Export Settings should *not* save passwords: it is non-obvious that this is happening and can lead to serious security breaches as users share preferences
with each other. e.g. Subversion connection details.
If passwords are to be stored, the export dialog should have a button, separate to the current list, to emphasise the special nature of this content.
Until API for securely persisting of passwords is implemented (issue 173413) I added a warning about potential security
Integrated into 'main-golden', will be available in build *200910070250* on http://bits.netbeans.org/dev/nightly/ (upload may still be in progress)
User: Jiri Skrivanek <firstname.lastname@example.org>
Log: #171900 - Inform users about security risks while exporting settings.
The Keyring API will continue to store encrypted passwords in the userdir on Windows (which has no standard keyring - only a login encryption feature), or if none of the supported platform-specific impls can be loaded (e.g. you use KDE). So you should exclude "config/Preferences/org/netbeans/modules/keyring.*" to be on the safe side; otherwise someone getting access to these files might be able to run a password cracker to find the master password. Would this just be an exclude param in core.ui's layer?
Who on earth closed this??!
The bug report is "Export Settings should *not* save passwords" - not "Export Settings should warn before saving passwords"
This is FIXED in main-golden, but not 6.8, right?
6.8 contains the warning. The actual improved handling of passwords will be in 6.9.
If we exclude keyring.*, users might complain they don't have imported passwords while moving to newer IDE release. But it is probably safer than let users to check/uncheck whether they want to include/exclude passwords in zipped settings.
It seems reasonable to offer config/Preferences/org/netbeans/modules/keyring.* as a separate item "Passwords", but only if we can be sure it is never checked by default.

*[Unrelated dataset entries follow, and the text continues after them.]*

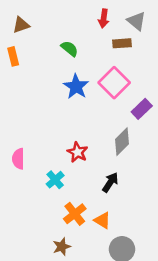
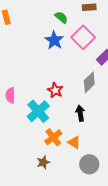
green semicircle: (70, 49) -> (61, 17), moved
cyan cross: (55, 180) -> (38, 111), size x1.6
black arrow: (110, 182) -> (80, 113), turned -42

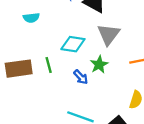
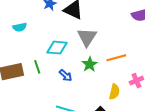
green star: (99, 65) -> (90, 64), moved

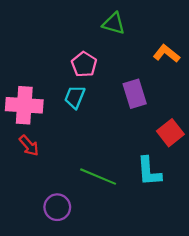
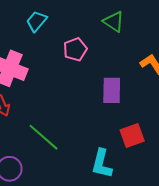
cyan trapezoid: (75, 97) -> (37, 21), moved
green line: (98, 177) -> (43, 137), moved

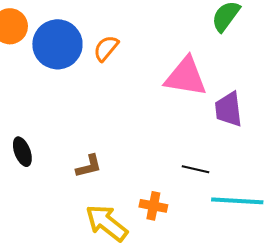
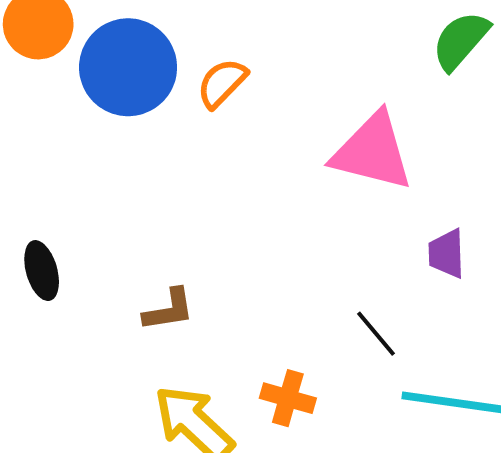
purple trapezoid: (229, 109) -> (447, 254), moved, size x0.7
black line: (195, 169) -> (376, 334), turned 32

Better to force users to reenter passwords once per a new release than risk having even encrypted passwords be included in a published ZIP.
Fanis, put this one in your plan for 7.2. Thanks.

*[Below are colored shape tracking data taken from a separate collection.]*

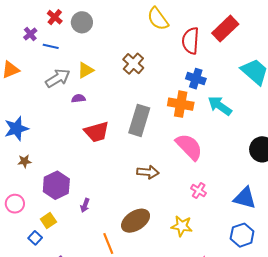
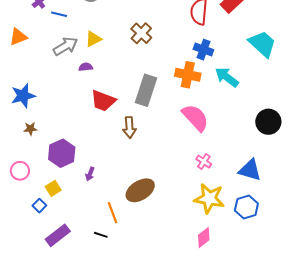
red trapezoid: (97, 132) -> (103, 101), turned 36
brown arrow: (148, 172) -> (129, 127), moved, turned 80
yellow star: (182, 226) -> (209, 198), moved, size x1.4

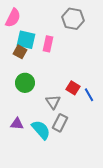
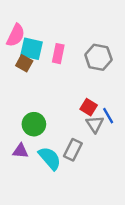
pink semicircle: (13, 18) -> (16, 35), moved
gray hexagon: (73, 19) -> (98, 57), moved
green circle: (25, 83) -> (34, 124), moved
gray triangle: (53, 102) -> (95, 124), moved

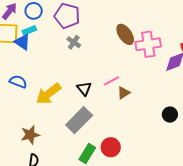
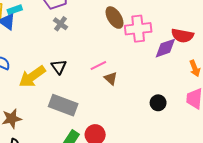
black triangle: (84, 88) -> (59, 67), moved
brown triangle: (124, 93) -> (111, 78), turned -48
gray rectangle: (79, 120) -> (63, 105), turned 64

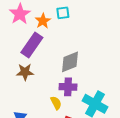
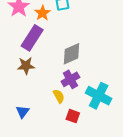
purple cross: (68, 87) -> (70, 79), turned -30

config/Preferences/org/netbeans/modules/keyring.* is included in keyring module and it is offered as "Passwords" under "Keyring & Passwords" category. The "Passwords" item is only selected if the user specifically clicks it's checkbox. The warning is still presented to the user only when this happens.
Remember that there will normally be nothing in this category; files under this path are only saved when using the "master password" provider, normally due to some error loading the native keyring provider. In such a case the passwords are encrypted and so vulnerable only insofar as the master password is weak (or there is some undiscovered flaw in the encryption regime), unless of course the suggestion in bug #193978 were implemented.

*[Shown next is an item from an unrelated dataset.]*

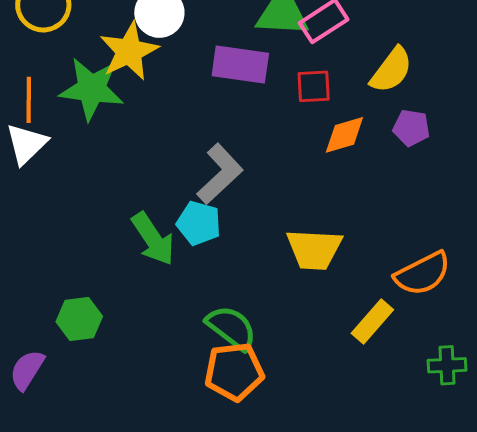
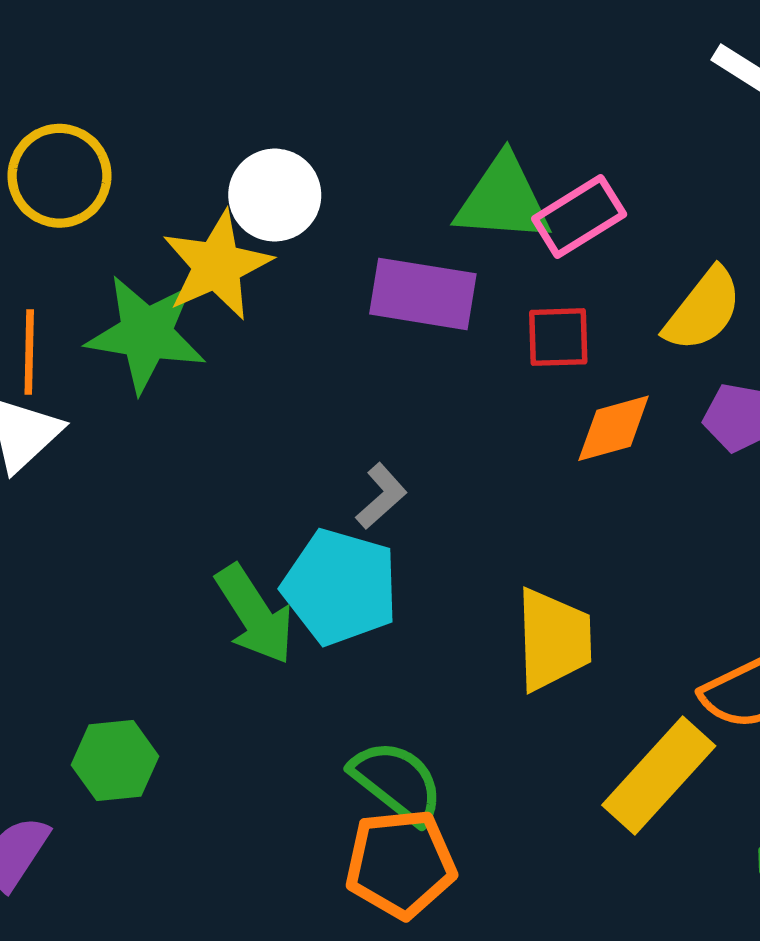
gray L-shape: (220, 174) -> (381, 496), size x0.6
cyan pentagon: (199, 223) -> (340, 587), size x1.4
yellow trapezoid: (314, 249) -> (553, 640), turned -96
yellow rectangle: (372, 321) -> (659, 776), size x1.4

From an API perspective, the fix is poor since it hardcodes OptionsExportModel.PASSWORDS_PATTERN, and relies on the undocumented and fragile assumption that org.netbeans.modules.options.export.Bundle#OptionsChooserPanel.export.passwords.displayName=Passwords and org.netbeans.modules.keyring.Bundle#Passwords.Options.Export.displayName=Passwords will be translated to the same string! Better would be to introduce a new booleanvalue file attribute for an OptionsExport category or item, say 'enabled' (default true), to be documented in options.api (preferably Javadoc but at least arch.xml) and used by keyring; and/or a stringvalue attribute with the text of a warning to be displayed before enabling the category.
BTW the definition of the export belongs in keyring.impl, not keyring; keyring is pure API/SPI whereas the code that uses this NbPreferences path (FallbackProvider) is in keyring.impl.